▸ **RECORDS PROVIDED**:

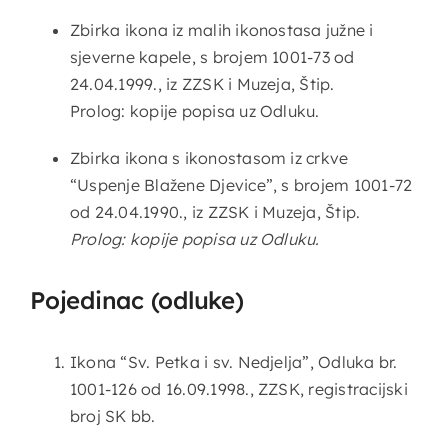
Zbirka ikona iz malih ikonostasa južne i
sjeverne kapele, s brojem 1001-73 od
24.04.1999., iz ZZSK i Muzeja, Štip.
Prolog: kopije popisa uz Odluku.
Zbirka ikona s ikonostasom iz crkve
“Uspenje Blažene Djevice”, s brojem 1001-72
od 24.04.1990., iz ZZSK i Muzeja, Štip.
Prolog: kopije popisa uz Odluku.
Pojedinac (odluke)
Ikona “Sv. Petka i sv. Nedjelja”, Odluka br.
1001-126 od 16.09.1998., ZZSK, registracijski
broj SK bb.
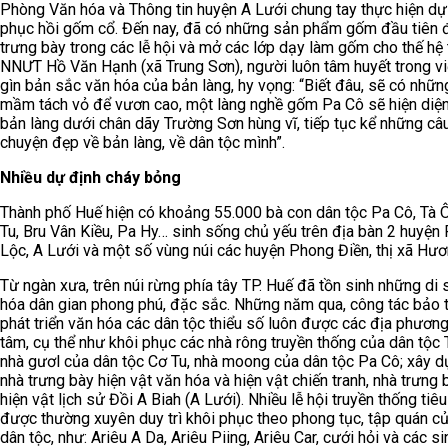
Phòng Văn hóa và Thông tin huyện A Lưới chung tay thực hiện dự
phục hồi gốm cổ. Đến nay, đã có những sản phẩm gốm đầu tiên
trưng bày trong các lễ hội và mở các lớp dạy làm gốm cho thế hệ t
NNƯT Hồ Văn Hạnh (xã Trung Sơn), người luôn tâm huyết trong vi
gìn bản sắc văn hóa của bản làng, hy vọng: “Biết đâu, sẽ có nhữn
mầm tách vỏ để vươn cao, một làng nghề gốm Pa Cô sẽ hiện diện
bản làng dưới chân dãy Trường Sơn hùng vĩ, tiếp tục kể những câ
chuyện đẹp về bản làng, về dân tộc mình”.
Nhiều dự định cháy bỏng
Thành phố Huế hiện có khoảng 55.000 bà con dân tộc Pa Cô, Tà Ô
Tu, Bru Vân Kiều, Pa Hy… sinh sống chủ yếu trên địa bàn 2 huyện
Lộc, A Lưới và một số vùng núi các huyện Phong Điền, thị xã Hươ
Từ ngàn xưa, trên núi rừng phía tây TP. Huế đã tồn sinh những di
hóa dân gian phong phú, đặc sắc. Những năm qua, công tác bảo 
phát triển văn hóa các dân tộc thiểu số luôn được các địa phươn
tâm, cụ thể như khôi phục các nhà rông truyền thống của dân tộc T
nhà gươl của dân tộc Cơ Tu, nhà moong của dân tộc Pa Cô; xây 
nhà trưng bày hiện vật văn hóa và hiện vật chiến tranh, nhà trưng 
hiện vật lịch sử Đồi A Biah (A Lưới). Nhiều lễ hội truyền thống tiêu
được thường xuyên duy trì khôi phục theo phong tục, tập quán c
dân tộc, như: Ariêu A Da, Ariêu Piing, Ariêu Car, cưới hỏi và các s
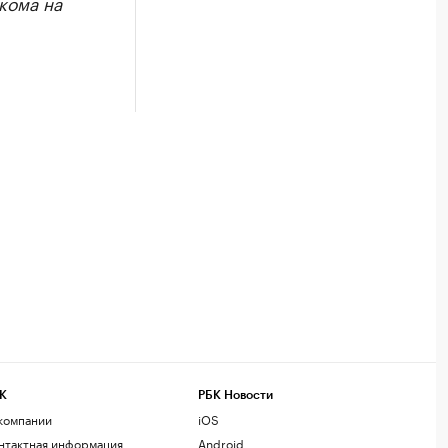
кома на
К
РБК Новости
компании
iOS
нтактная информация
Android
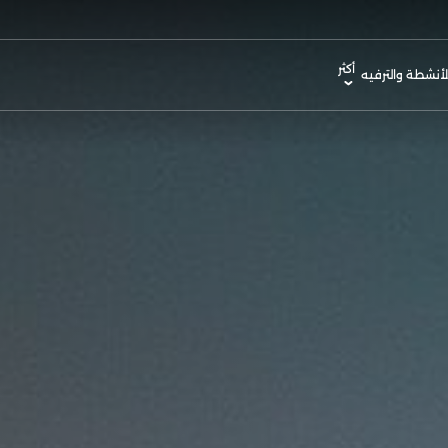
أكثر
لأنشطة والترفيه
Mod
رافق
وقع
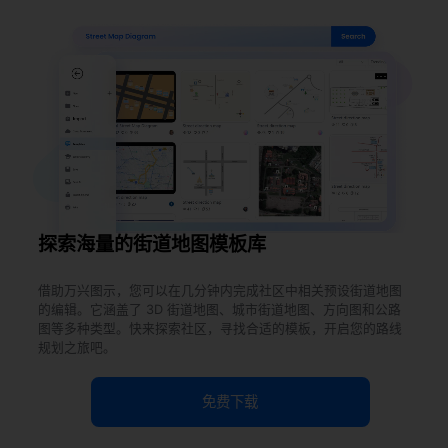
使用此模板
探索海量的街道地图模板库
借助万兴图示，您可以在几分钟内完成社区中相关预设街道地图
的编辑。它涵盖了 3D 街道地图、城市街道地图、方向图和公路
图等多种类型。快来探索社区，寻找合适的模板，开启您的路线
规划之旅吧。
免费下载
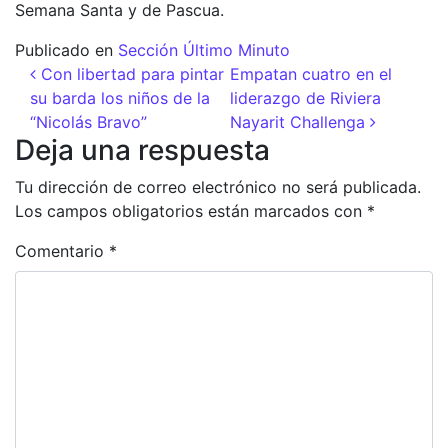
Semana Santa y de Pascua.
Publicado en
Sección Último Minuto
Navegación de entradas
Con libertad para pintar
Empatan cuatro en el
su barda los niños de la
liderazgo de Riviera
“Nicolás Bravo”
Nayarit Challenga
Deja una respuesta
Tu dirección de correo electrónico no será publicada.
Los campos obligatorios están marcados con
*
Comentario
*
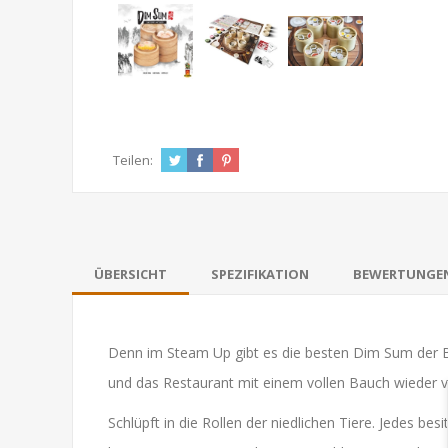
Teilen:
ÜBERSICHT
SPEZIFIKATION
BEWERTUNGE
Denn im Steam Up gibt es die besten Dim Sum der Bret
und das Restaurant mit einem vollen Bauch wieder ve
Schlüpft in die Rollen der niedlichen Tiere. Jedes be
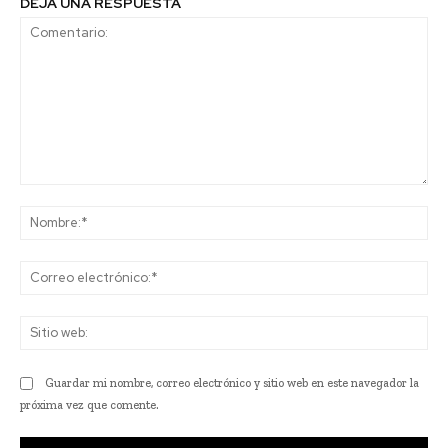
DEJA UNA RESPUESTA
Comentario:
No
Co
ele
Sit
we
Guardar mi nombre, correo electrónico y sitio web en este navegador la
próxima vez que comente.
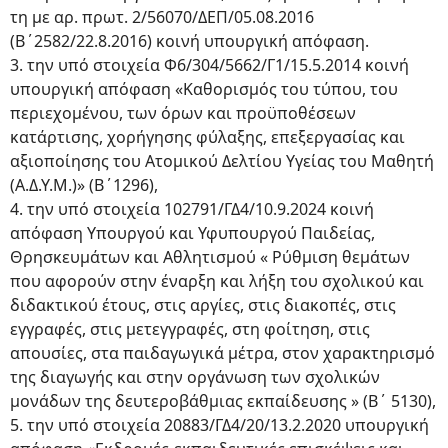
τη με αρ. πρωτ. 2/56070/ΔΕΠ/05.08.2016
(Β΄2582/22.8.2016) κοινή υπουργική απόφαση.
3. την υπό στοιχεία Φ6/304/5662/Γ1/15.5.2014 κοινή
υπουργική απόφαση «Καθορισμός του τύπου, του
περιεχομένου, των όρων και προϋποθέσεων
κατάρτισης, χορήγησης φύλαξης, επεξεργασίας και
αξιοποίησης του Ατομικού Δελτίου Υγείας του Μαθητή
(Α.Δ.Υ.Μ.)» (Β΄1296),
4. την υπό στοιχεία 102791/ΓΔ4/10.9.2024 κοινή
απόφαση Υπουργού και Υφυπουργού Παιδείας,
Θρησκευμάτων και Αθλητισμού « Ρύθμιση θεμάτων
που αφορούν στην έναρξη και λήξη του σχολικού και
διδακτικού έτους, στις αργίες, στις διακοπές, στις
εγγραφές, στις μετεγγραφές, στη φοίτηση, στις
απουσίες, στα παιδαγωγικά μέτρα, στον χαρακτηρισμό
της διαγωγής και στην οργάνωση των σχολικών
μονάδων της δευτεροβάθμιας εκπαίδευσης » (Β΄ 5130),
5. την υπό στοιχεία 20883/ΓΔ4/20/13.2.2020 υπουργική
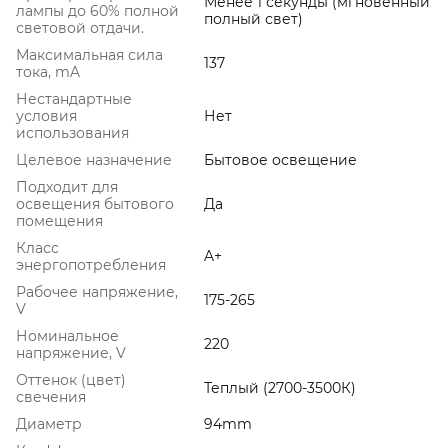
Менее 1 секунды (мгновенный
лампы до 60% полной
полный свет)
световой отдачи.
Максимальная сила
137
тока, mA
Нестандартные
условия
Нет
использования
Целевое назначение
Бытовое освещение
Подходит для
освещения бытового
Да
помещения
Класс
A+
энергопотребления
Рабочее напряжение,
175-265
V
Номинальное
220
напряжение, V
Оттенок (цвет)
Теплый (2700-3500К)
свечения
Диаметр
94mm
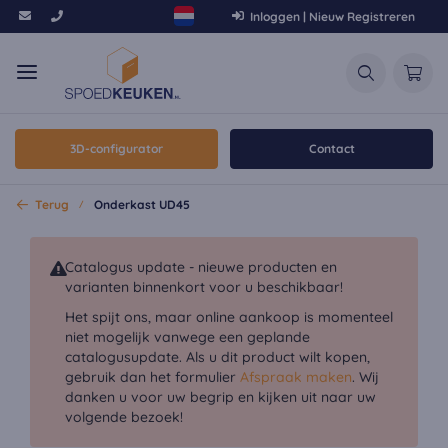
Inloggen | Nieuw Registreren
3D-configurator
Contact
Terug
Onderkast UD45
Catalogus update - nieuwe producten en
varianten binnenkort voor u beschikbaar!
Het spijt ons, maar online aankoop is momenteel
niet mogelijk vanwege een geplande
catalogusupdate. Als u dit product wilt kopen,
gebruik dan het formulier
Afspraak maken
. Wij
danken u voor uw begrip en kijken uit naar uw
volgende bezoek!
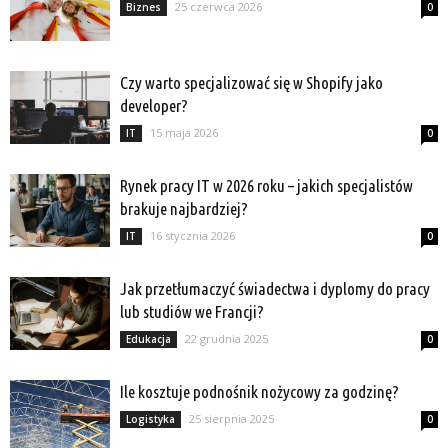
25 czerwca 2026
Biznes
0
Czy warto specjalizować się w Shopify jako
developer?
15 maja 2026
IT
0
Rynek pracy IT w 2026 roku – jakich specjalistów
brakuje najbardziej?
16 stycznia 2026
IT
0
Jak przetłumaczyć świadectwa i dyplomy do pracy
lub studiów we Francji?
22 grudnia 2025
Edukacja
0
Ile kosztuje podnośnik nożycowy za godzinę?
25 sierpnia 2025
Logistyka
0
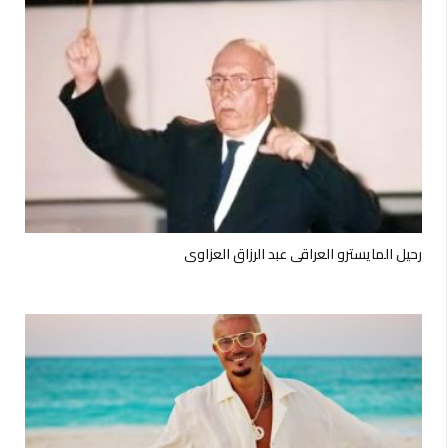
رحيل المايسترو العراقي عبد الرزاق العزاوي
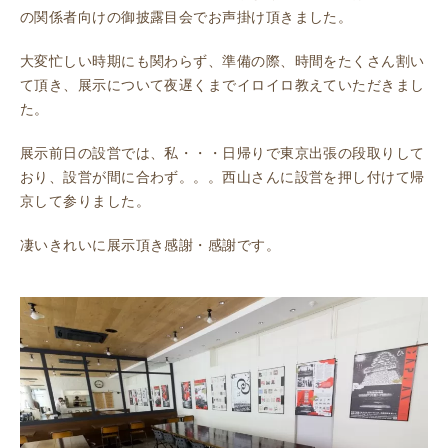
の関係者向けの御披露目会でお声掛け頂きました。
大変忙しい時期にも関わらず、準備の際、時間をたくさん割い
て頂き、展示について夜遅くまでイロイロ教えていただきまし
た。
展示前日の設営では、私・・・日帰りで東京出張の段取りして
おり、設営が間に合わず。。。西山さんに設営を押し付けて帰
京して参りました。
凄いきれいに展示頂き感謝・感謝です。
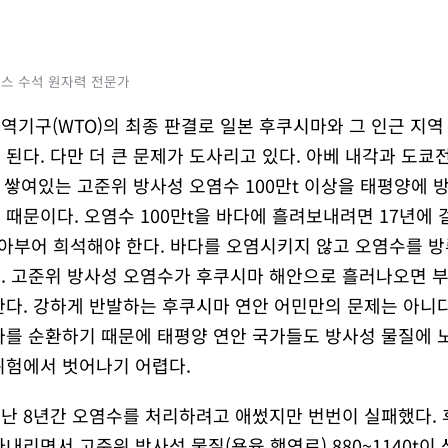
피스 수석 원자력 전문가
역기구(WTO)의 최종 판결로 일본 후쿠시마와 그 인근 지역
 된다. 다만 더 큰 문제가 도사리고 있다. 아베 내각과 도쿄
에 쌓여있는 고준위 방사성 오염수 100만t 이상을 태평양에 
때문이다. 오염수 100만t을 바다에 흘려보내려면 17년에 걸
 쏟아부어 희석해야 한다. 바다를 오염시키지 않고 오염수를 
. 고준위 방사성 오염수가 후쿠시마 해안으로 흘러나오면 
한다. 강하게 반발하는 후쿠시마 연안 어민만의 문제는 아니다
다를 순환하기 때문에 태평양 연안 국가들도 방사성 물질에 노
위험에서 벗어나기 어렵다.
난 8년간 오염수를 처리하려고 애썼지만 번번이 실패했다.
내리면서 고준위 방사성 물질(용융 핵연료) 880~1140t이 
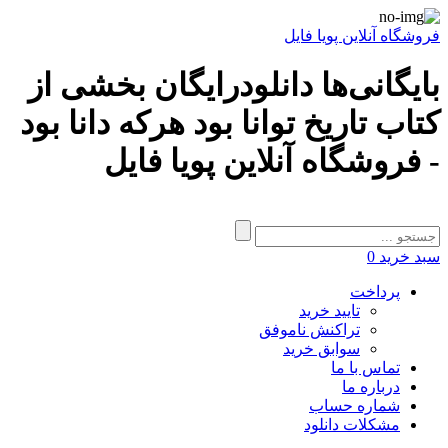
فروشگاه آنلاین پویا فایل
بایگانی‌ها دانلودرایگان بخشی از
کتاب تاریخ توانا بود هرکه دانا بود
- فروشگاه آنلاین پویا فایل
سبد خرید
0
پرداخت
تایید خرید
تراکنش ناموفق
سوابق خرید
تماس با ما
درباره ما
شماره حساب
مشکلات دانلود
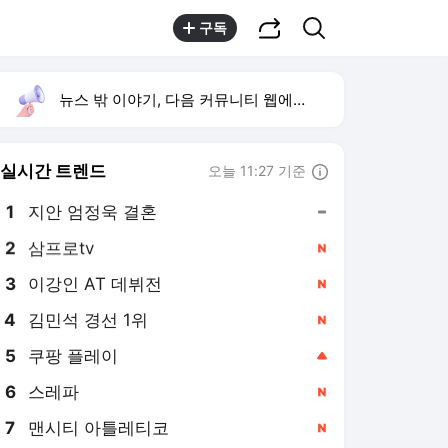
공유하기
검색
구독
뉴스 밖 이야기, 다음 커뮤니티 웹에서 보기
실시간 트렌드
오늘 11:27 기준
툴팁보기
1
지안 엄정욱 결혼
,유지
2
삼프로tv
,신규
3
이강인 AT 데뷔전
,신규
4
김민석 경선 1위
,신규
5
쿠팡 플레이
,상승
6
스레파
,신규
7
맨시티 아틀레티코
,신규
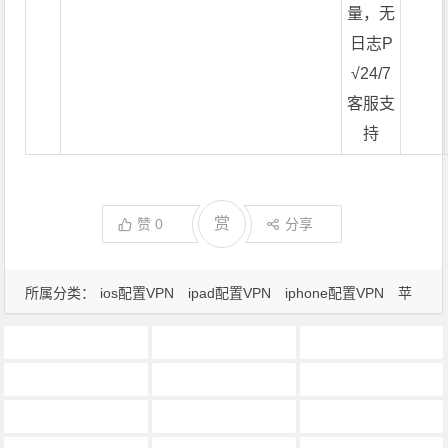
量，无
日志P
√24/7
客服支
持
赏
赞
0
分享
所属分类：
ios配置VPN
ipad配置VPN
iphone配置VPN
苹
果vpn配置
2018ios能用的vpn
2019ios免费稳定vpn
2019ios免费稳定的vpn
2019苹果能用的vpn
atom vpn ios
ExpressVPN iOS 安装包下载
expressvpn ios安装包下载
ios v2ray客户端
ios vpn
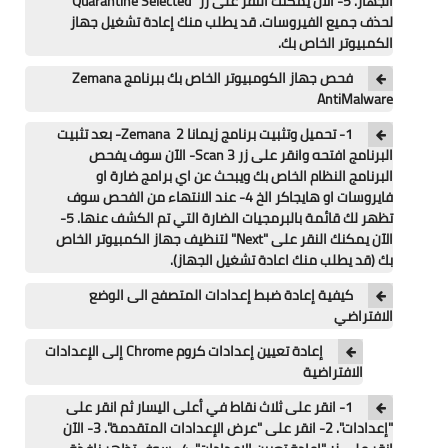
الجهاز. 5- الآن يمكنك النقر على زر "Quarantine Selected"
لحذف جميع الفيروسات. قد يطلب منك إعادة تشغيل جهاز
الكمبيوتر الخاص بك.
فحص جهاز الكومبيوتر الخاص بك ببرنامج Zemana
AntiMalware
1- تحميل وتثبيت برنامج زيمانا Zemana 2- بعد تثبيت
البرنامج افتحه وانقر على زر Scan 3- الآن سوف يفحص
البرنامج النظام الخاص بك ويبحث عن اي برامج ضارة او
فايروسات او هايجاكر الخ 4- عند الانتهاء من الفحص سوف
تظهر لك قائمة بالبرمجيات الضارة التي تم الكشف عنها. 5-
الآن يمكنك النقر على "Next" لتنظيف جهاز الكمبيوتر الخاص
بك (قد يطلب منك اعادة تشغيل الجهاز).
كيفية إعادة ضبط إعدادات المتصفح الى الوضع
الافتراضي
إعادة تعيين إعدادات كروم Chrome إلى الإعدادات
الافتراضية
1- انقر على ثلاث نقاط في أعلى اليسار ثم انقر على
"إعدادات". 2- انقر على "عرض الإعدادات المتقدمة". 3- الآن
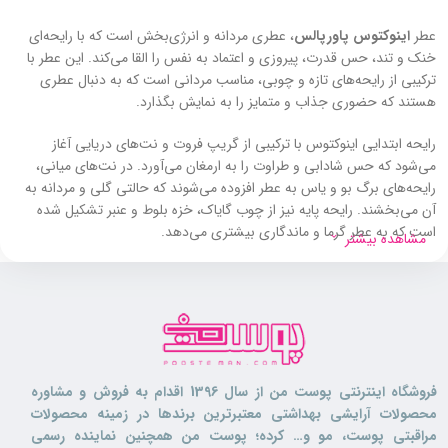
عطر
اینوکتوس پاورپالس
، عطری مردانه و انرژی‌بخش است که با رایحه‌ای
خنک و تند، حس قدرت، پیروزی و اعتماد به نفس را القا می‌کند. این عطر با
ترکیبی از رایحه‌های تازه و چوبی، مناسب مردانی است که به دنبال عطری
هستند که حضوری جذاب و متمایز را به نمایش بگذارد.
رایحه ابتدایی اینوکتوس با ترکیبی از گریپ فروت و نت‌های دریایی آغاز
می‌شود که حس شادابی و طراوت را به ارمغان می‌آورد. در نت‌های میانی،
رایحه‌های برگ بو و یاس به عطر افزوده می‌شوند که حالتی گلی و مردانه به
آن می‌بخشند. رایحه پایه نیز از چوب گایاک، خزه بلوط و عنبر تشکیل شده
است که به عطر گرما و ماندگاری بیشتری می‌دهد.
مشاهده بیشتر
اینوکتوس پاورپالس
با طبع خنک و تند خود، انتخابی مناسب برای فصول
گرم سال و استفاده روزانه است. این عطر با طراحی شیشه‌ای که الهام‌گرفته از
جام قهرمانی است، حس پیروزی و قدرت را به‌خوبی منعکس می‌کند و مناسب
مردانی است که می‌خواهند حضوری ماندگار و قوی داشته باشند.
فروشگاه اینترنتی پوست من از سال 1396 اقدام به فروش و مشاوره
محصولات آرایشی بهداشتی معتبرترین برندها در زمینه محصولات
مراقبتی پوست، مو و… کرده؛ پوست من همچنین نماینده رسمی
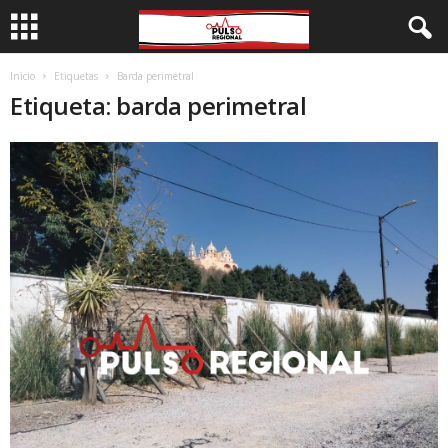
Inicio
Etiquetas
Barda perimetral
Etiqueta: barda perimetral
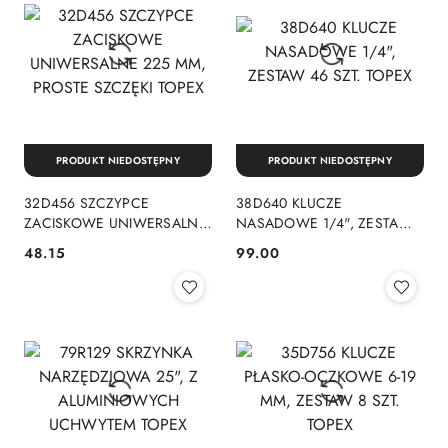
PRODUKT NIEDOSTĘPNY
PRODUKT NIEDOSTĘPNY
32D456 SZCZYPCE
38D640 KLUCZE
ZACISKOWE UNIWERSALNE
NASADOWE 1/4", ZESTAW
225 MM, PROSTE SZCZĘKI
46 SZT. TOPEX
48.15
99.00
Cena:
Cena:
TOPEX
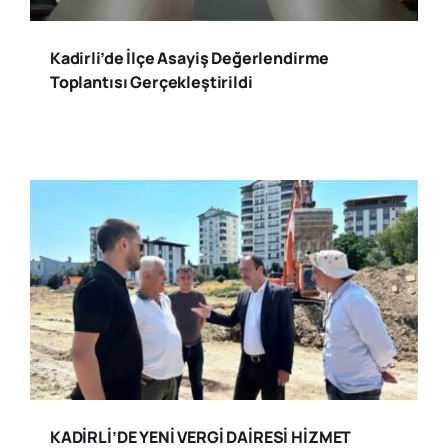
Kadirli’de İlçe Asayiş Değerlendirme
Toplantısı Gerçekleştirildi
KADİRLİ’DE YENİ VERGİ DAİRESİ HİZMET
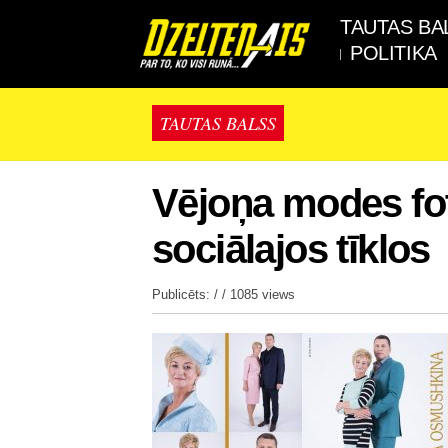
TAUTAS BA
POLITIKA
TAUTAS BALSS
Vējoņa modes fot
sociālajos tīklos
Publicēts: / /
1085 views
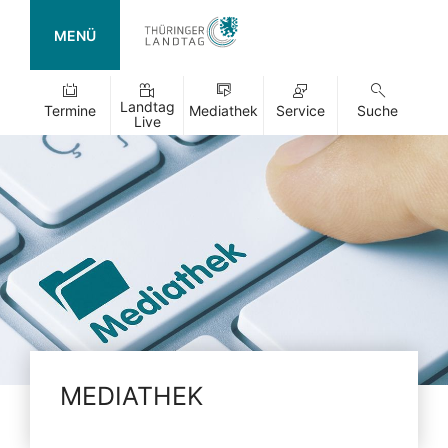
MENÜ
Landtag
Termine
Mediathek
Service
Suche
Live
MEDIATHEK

▸ **WHAT YOU HAVE TO DO**: Look above for the line with "جهاز الكمبيوتر الخاص" and the line with "رایحه‌های برگ بو", then restate exactly those two lines and all lines between them, with no pictures.

▸ **EXERCISE OUTPUT**:
الآن يمكنك النقر على "Next" لتنظيف جهاز الكمبيوتر الخاص
بك (قد يطلب منك اعادة تشغيل الجهاز).
كيفية إعادة ضبط إعدادات المتصفح الى الوضع
الافتراضي
إعادة تعيين إعدادات كروم Chrome إلى الإعدادات
الافتراضية
1- انقر على ثلاث نقاط في أعلى اليسار ثم انقر على
"إعدادات". 2- انقر على "عرض الإعدادات المتقدمة". 3- الآن
عطر
اینوکتوس پاورپالس
، عطری مردانه و انرژی‌بخش است که با رایحه‌ای
خنک و تند، حس قدرت، پیروزی و اعتماد به نفس را القا می‌کند. این عطر با
ترکیبی از رایحه‌های تازه و چوبی، مناسب مردانی است که به دنبال عطری
هستند که حضوری جذاب و متمایز را به نمایش بگذارد.
رایحه ابتدایی اینوکتوس با ترکیبی از گریپ فروت و نت‌های دریایی آغاز
می‌شود که حس شادابی و طراوت را به ارمغان می‌آورد. در نت‌های میانی،
رایحه‌های برگ بو و یاس به عطر افزوده می‌شوند که حالتی گلی و مردانه به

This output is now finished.